Joji sprang to his feet and resumed walking as if he'd been standing all along. The rest of us remained seated, cross-legged on the ground, in what was supposed to be a circle, but by now resembled something more like an amoeba.
I was tired from the long afternoon. And more than a little drunk. But it was the kind of 'satisfied' tired that one only gets from an afternoon so inherently enjoyable that you can sink into yourself in the evening and simply relish the feeling of being tired, when the world is right with itself and nothing matters except the dirt upon which you sit and the people with whom you converse.

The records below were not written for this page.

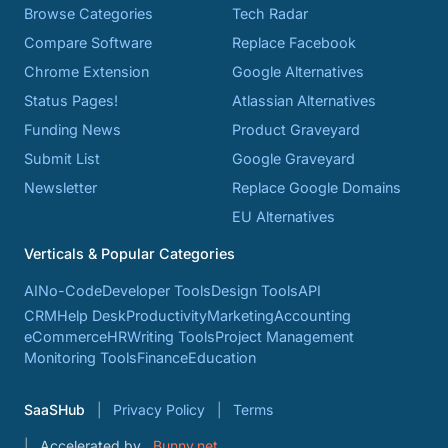
Browse Categories
Tech Radar
Compare Software
Replace Facebook
Chrome Extension
Google Alternatives
Status Pages!
Atlassian Alternatives
Funding News
Product Graveyard
Submit List
Google Graveyard
Newsletter
Replace Google Domains
EU Alternatives
Verticals & Popular Categories
AI
No-Code
Developer Tools
Design Tools
API
CRM
Help Desk
Productivity
Marketing
Accounting
eCommerce
HR
Writing Tools
Project Management
Monitoring Tools
Finance
Education
SaaSHub
Privacy Policy
Terms
Accelerated by
Bunny.net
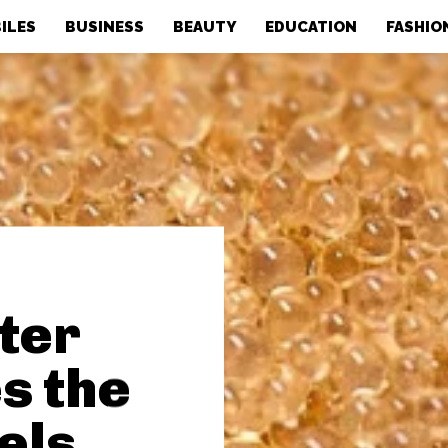
ILES
BUSINESS
BEAUTY
EDUCATION
FASHIO
ter
s the
els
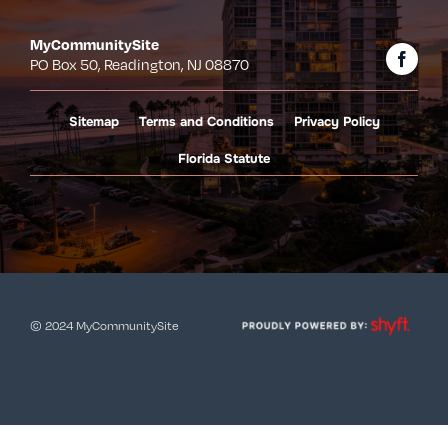
MyCommunitySite
PO Box 50, Readington, NJ 08870
Sitemap
Terms and Conditions
Privacy Policy
Florida Statute
© 2024 MyCommunitySite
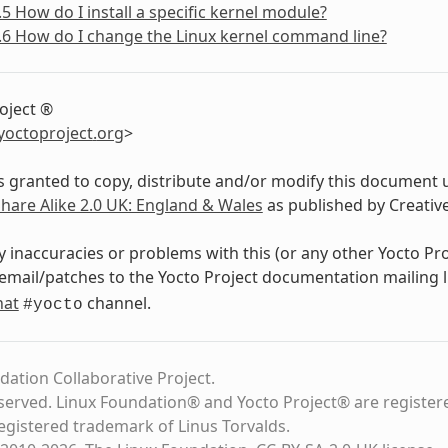
.5 How do I install a specific kernel module?
.6 How do I change the Linux kernel command line?
oject ®
yoctoproject
.
org
>
s granted to copy, distribute and/or modify this document 
Share Alike 2.0 UK: England & Wales
as published by Creati
y inaccuracies or problems with this (or any other Yocto Pr
email/patches to the Yocto Project documentation mailing l
hat
channel.
#yocto
dation Collaborative Project.
eserved. Linux Foundation® and Yocto Project® are register
registered trademark of Linus Torvalds.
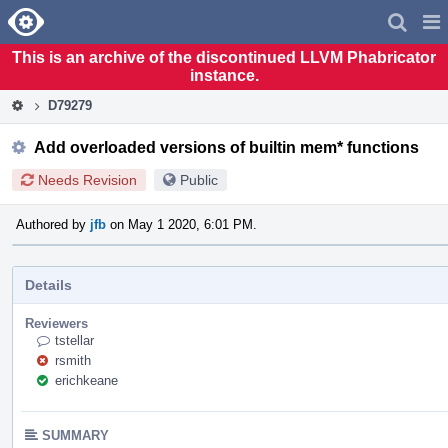
Home
Pag
Men
This is an archive of the discontinued LLVM Phabricator
instance.
D79279
Add overloaded versions of builtin mem* functions
Needs Revision
Public
Authored by
jfb
on May 1 2020, 6:01 PM.
Details
Reviewers
tstellar
rsmith
erichkeane
SUMMARY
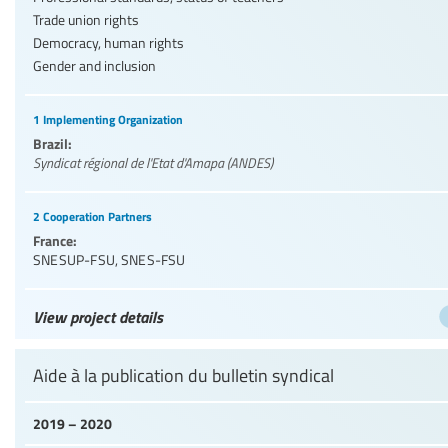
Trade union rights
Democracy, human rights
Gender and inclusion
1 Implementing Organization
Brazil:
Syndicat régional de l'Etat d'Amapa (ANDES)
2 Cooperation Partners
France:
SNESUP-FSU
,
SNES-FSU
View project details
Aide à la publication du bulletin syndical
2019 – 2020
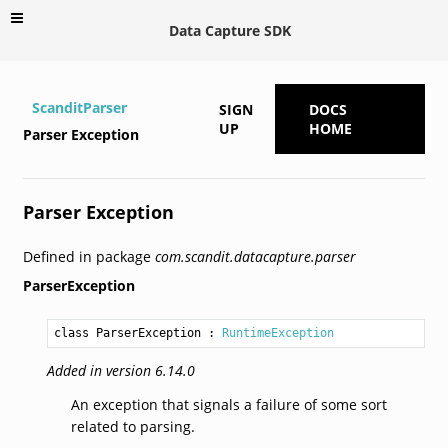
Data Capture SDK
ScanditParser
SIGN
DOCS
UP
HOME
Parser Exception
Parser Exception
Defined in package
com.scandit.datacapture.parser
ParserException
class ParserException
 : 
RuntimeException
Added in version 6.14.0
An exception that signals a failure of some sort
related to parsing.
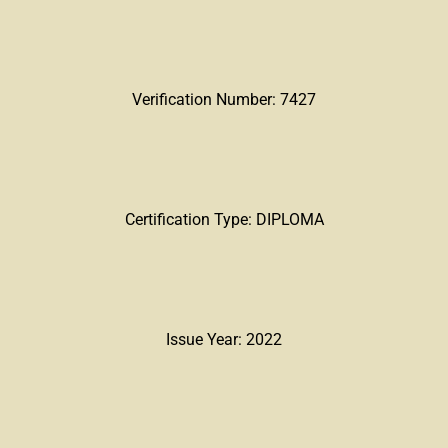
Verification Number: 7427
Certification Type: DIPLOMA
Issue Year: 2022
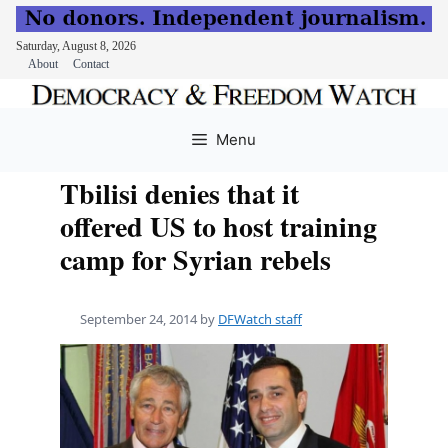
Saturday, August 8, 2026
About
Contact
Skip
to
Menu
content
Tbilisi denies that it
offered US to host training
camp for Syrian rebels
September 24, 2014
by
DFWatch staff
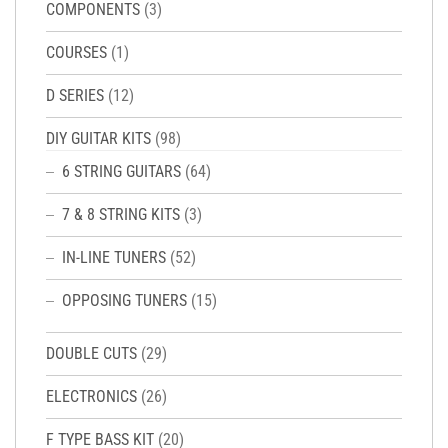
COMPONENTS
(3)
COURSES
(1)
D SERIES
(12)
DIY GUITAR KITS
(98)
6 STRING GUITARS
(64)
7 & 8 STRING KITS
(3)
IN-LINE TUNERS
(52)
OPPOSING TUNERS
(15)
DOUBLE CUTS
(29)
ELECTRONICS
(26)
F TYPE BASS KIT
(20)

Joji soon returned, though 'soon' is a relative word. For all I know it could have been 3 minutes or 3 days; in fact, it didn't matter. Time didn't matter to the rest of them either. 'Now' was all that existed, all that was ever to exist in my current state of mind, as well as in theirs.
"Down the hatch!"
I gulp a glass of beer, which is small for a glass but rather large for a gulp. The men to my left and to my right are nameless, but they are cheerful, and so my soul is at ease. I pass the glass to the man on my right, who sits cross-legged, though comfortably, in the grass beneath a coconut tree. I am also sitting cross-legged, though rather uncomfortably. This fact is apparent to my companions, and they laugh as I awkwardly contort myself so as to keep the blood flowing to my feet. The gulping continues.

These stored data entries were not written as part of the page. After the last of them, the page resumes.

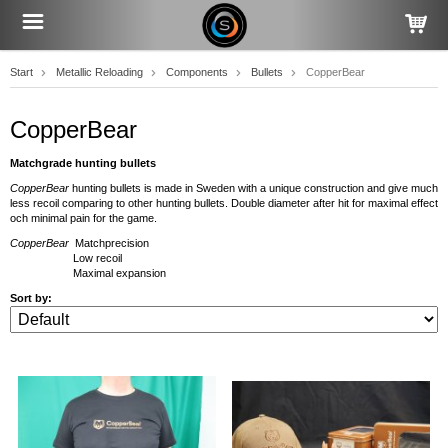
Start
Metallic Reloading
Components
Bullets
CopperBear
CopperBear
Matchgrade hunting bullets
CopperBear
hunting bullets is made in Sweden with a unique construction and give much
less recoil comparing to other hunting bullets. Double diameter after hit for maximal effect
och minimal pain for the game.
CopperBear
Matchprecision
Low recoil
Maximal expansion
Sort by:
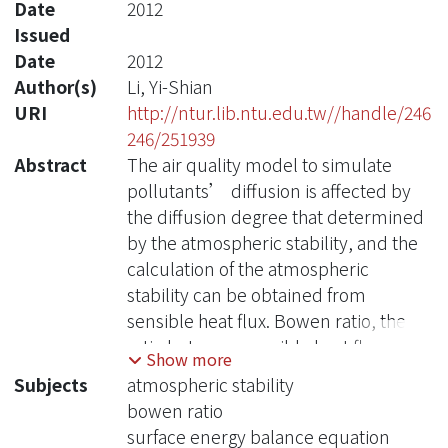
Date
2012
Issued
Date
2012
Author(s)
Li, Yi-Shian
URI
http://ntur.lib.ntu.edu.tw//handle/246
246/251939
Abstract
The air quality model to simulate
pollutants’ diffusion is affected by
the diffusion degree that determined
by the atmospheric stability, and the
calculation of the atmospheric
stability can be obtained from
sensible heat flux. Bowen ratio, the
ratio between sensible heat flux and
Show more
latent heat flux, and its rational
Subjects
atmospheric stability
decision will change the value of
bowen ratio
sensible heat flux as well as
surface energy balance equation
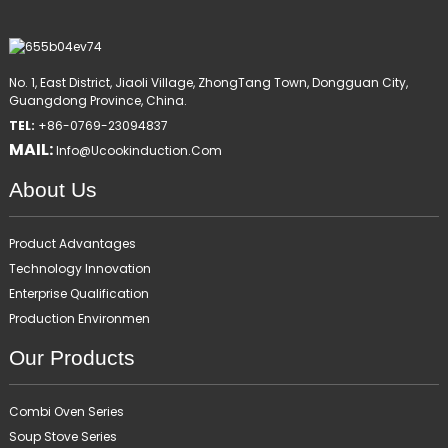
No. 1, East District, Jiaoli Village, ZhongTang Town, Dongguan City,
Guangdong Province, China.
TEL:
+86-0769-23094837
MAIL:
Info@ucookinduction.com
About Us
Product Advantages
Technology Innovation
Enterprise Qualification
Production Environmen
Our Products
Combi Oven Series
Soup Stove Series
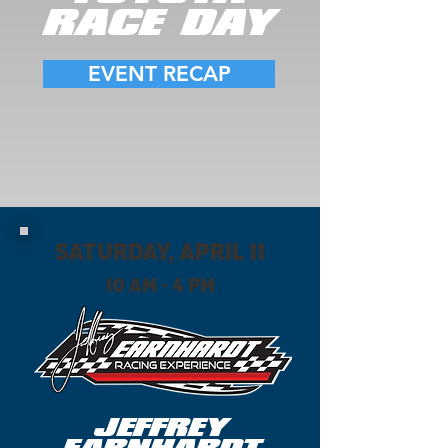
RACE DAY
EVENT RECAP
SATURDAY, APRIL 11
10 AM - 4 PM
JEFFREY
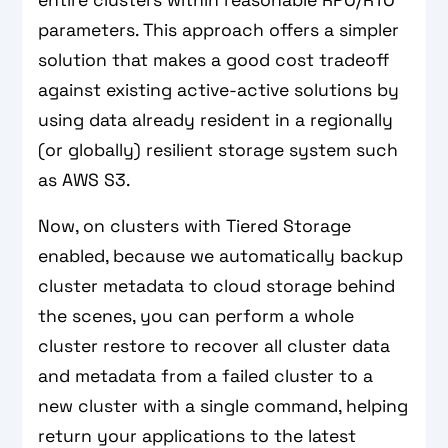
entire clusters within reasonable RPO/RTO
parameters. This approach offers a simpler
solution that makes a good cost tradeoff
against existing active-active solutions by
using data already resident in a regionally
(or globally) resilient storage system such
as AWS S3.
Now, on clusters with Tiered Storage
enabled, because we automatically backup
cluster metadata to cloud storage behind
the scenes, you can perform a whole
cluster restore to recover all cluster data
and metadata from a failed cluster to a
new cluster with a single command, helping
return your applications to the latest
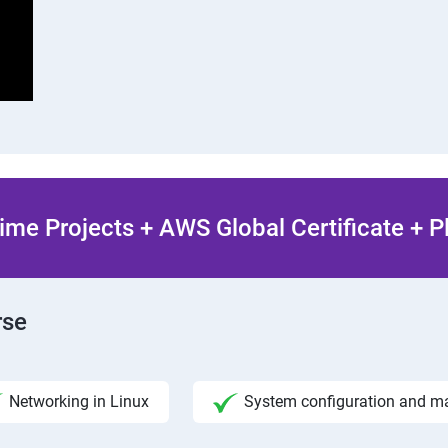
ime Projects + AWS Global Certificate + 
rse
Networking in Linux
System configuration and 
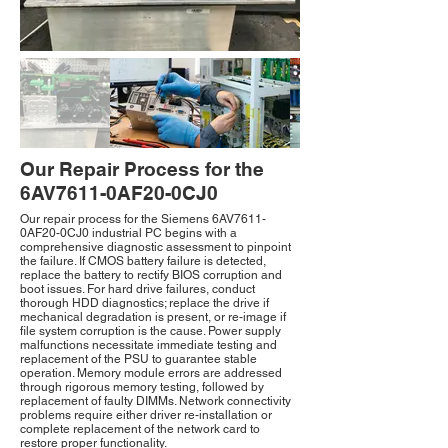
Our Repair Process for the
6AV7611-0AF20-0CJ0
Our repair process for the Siemens 6AV7611-
0AF20-0CJ0 industrial PC begins with a
comprehensive diagnostic assessment to pinpoint
the failure. If CMOS battery failure is detected,
replace the battery to rectify BIOS corruption and
boot issues. For hard drive failures, conduct
thorough HDD diagnostics; replace the drive if
mechanical degradation is present, or re-image if
file system corruption is the cause. Power supply
malfunctions necessitate immediate testing and
replacement of the PSU to guarantee stable
operation. Memory module errors are addressed
through rigorous memory testing, followed by
replacement of faulty DIMMs. Network connectivity
problems require either driver re-installation or
complete replacement of the network card to
restore proper functionality.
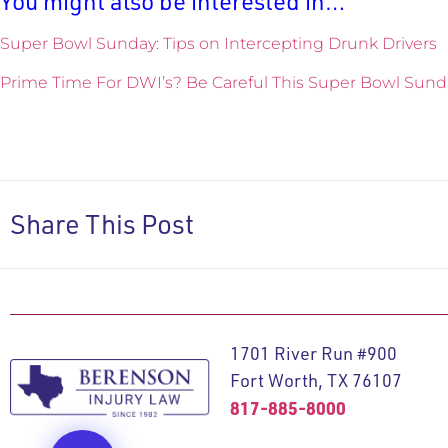
You might also be interested in…
Super Bowl Sunday: Tips on Intercepting Drunk Drivers
Prime Time For DWI’s? Be Careful This Super Bowl Sund
Share This Post
1701 River Run #900
Fort Worth, TX 76107
817-885-8000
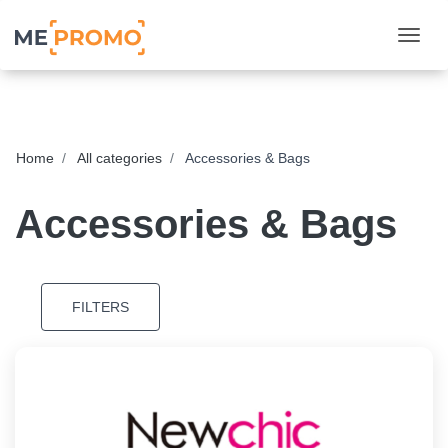
Togg
Home
All categories
Accessories & Bags
Accessories & Bags
FILTERS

The glass has nearly circumnavigated the circle, and now resides in the sinewy hand of my leftern neighbor. He tells me his name is Joji, and initially I think he says "George." I even record this in my journal. One of his companions, whom I later learn is his cousin, dutifully pops open the aluminum cap of another Fiji Bitter, and the revelry can resume.

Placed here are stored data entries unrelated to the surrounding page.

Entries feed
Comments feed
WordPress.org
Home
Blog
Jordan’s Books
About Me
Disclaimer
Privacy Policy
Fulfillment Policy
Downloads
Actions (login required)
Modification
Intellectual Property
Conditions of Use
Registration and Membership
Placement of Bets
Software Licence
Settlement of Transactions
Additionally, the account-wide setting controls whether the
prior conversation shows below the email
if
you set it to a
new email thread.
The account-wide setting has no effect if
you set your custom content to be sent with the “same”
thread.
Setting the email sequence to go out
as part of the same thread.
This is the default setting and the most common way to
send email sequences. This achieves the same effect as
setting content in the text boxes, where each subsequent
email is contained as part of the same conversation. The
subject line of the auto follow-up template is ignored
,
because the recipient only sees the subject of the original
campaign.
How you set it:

Three hours pass in the waking world; we change locations. The scene is similar now, simultaneously more civilized and more barbaric. We sit, for real this time, on stools surrounding a round wooden table. The bartender dutifully uncaps another round of Fiji Bitter, and the revelry can resume.
There is no gulping this time, and I take advantage. My friends have done this before; I'm merely a novice. I cannot keep up. The room is a foggy memory, yet I experience it in the present. Somehow I find the safety of a comfortable bed.
The roosters are at it again. It's pitch dark outside, but for some reason they feel the need to discuss the matter of morning, and rather raucously. Lying in my bed, the ceiling looks like it belongs in a Swiss ski chalet, not a hostel in the South Pacific. I continue to have similar thoughts as I wait for the sun to break the horizon.
It's only 6 o'clock, and there is not much to do at that hour. Though my room could cater for 4-5 people, I remain alone. In the silence of dawn, my thoughts are friendly and deafening.
It's chilly but clammy at that hour of the morning, and the sky is a hundred different shades of grey, but it's not raining. The atmosphere is playing tricks on me…I feel cool enough to wear my jacket, yet immediately after I begin walking, I'm drenched with sweat and the humidity is stifling. I think about taking my jacket back to the room, and then I keep walking.
The atmosphere is close, it's damp. I know my destination, and I don't know what waits for me. I nearly turn around, anxious with thoughts of what lies ahead, afraid to face the young girl whom I'd met the day before, before I transcended with my friends and Fiji Bitter. She was extraordinarily friendly, and her name was Teresa. I remember this fact immediately, and do not have to consult my journal. I stumbled upon her and her friends one day prior while ambling up the beach that overlooks Beqa Lagoon. Beqa Island sits on the horizon.I shouldn't be afraid. She welcomed me as a friend. We played volleyball and watched kids doing front flips into the ocean.